Niyasov decretou o fim das eleições e o seu estatuto de presidente para a vida, transformou a história da sua vida em letra do hino nacional, atribuiu o próprio nome a cidades, avenidas, estádios e todas as grandes infraestruturas do país. O edifício mais alto de Ashgabat é um monumento que parece o foguetão do Tintim – no topo tem uma estátua de ouro maciço de Turkmenbasi, três vezes o seu tamanho. À noite, ilumina-se com néons coloridos. Ainda antes de morrer, o homem mandou construir um impressionante mausoléu para acolher o seu corpo, em mármore e ouro, o mais luxuoso do mundo. Freud havia de explicar isto.
O Turquemenistão é um país rico, todo o seu território é uma enorme reserva de gás natural, a terceira maior do mundo. O Estado oferece combustível gratuito a todos os habitantes e tem uma política de plena empregabilidade. Uma boa parte dos funcionários públicos são varredores de rua – o que não deixa de ser invulgar, porque a paisagem do país é constituída por dois desertos, o Karakum e o Kysykum, e não é raro ver pessoas a limpar com vassouras caminhos de areia e terra batida. No index de liberdade de imprensa, o país da Ásia Central ocupa o terceiro lugar a contar do fim, numa lista de 180 países. Niyasov morreu em 2006 e foi substituído por Gurbanguly Berdimuhamedow, o seu ministro da Saúde. Mas não se sentiram grandes mudanças. O país continua a não ter meios de comunicação social independentes e é acusado pelas organizações de direitos humanos de prisões arbitrárias, repressão sobre ativistas políticos e jornalistas, censura sobre a internet e as redes sociais. Os delegados da Human Rights Watch e da Amnistia Internacional foram expulsos do país.

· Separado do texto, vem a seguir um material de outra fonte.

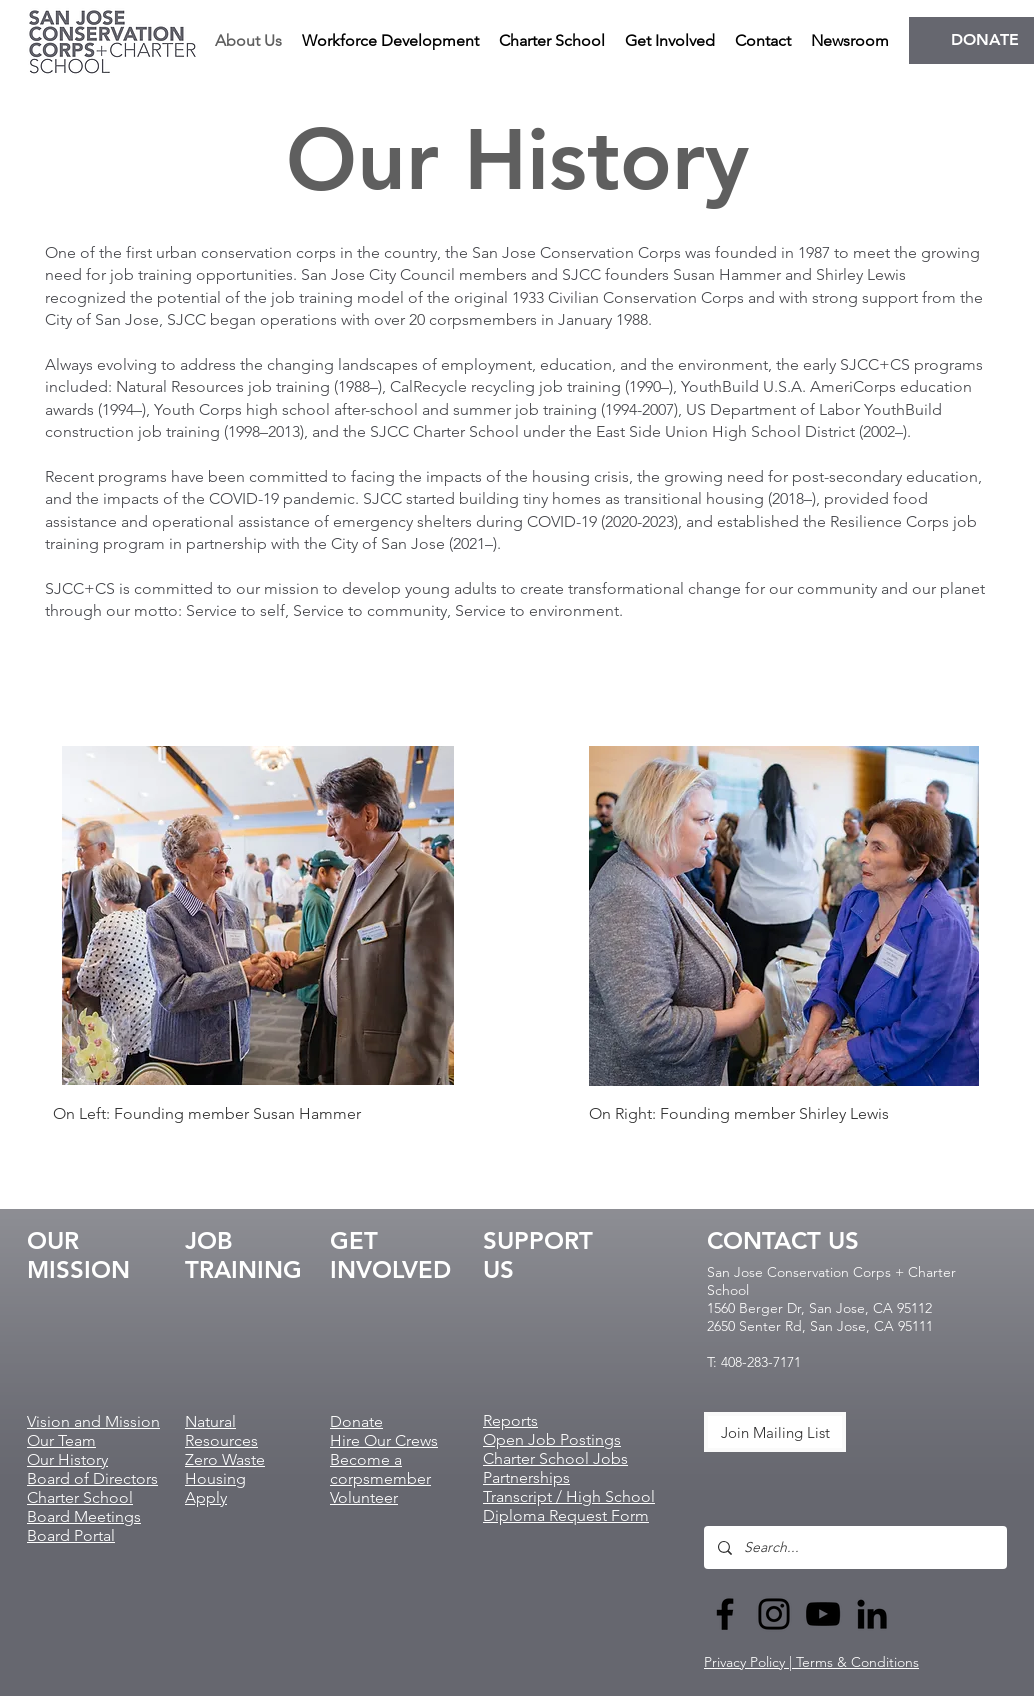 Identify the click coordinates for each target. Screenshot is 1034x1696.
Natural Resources (221, 1431)
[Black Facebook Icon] (725, 1614)
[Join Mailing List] (775, 1432)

Este ano, no final de agosto, Gurbanguly Berdimuhamedow fez uma rara visita de estado a Berlim, onde se sentou à mesa de negociações com Angela Merkel. Metade da Europa estava de férias, a outra metade andava preocupada com o Brexit ou vociferava contra Durão Barroso, e ninguém perdeu tempo a analisar o resultado do encontro. Na conferência de imprensa conjunta, os jornalistas questionaram a chanceler alemã sobre os temas quentes da agenda europeia, mas nada sobre os acordos firmados entre os dois países. Gurbanguly sabe que o continente precisa urgentemente de encontrar alternativas ao abastecimento de energia russa – que Moscovo ameaça boicotar sempre que há uma crise diplomática. E então veio vender gás natural à Europa. Merkel comprou.
Para suster os críticos, o Turquemenistão autorizou a visita de uma delegação internacional às prisões do país. Só há aqui um problema: uma das regras da UE para o estabelecimento de parcerias financeiras com países terceiros é a promoção do respeito pelos direitos humanos. Ashgabat, aparentemente, não precisa de obedecer a essas regras, bastam medidas de cosmética. Quando a moralista Europa critica os Estados Unidos por travar guerras ou fechar os olhos a ditaduras em nome do petróleo, bem podia parar primeiro e olhar para o seu umbigo.